**Dataset records:**

=====

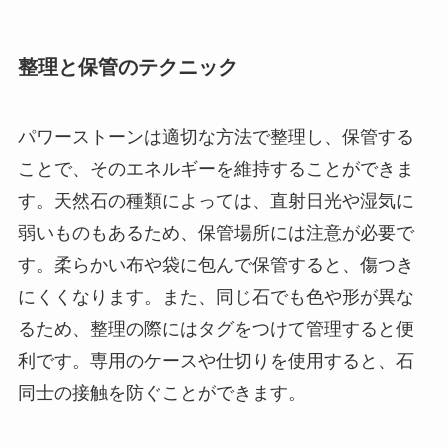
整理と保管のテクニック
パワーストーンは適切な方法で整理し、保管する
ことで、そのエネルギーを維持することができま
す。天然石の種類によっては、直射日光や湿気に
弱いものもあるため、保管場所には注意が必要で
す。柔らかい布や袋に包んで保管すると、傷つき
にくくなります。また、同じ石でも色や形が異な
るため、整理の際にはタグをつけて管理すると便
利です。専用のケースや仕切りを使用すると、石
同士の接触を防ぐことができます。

=====

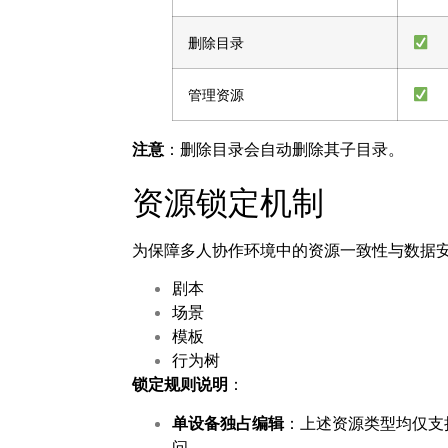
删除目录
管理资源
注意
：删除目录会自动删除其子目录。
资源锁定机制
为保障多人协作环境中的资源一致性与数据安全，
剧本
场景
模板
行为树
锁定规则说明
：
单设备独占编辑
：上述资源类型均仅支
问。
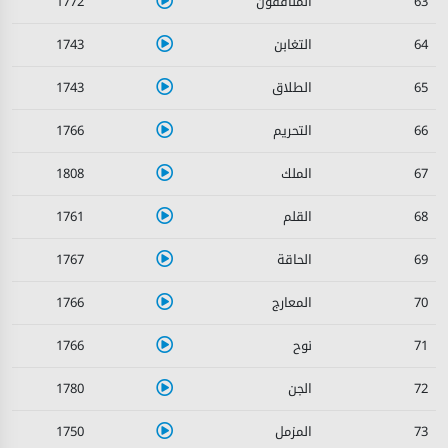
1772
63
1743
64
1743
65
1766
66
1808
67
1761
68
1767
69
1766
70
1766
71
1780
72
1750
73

=====

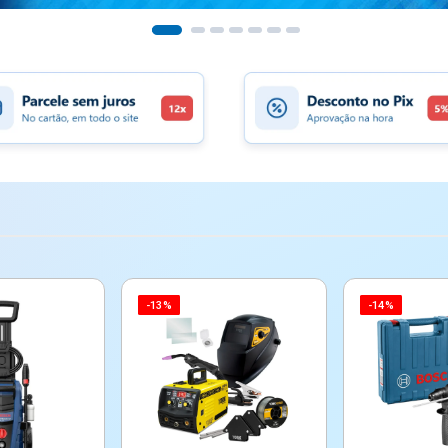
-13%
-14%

=====

**Exercise instructions:** Copy the lines above exactly, beginning at the line that has "す。柔らかい布や袋に包んで保管すると、傷つき" and stopping after the line that has "同士の接触を防ぐことができます。", and omit the rest.

**Response to this exercise:**
す。柔らかい布や袋に包んで保管すると、傷つき
にくくなります。また、同じ石でも色や形が異な
るため、整理の際にはタグをつけて管理すると便
利です。専用のケースや仕切りを使用すると、石
同士の接触を防ぐことができます。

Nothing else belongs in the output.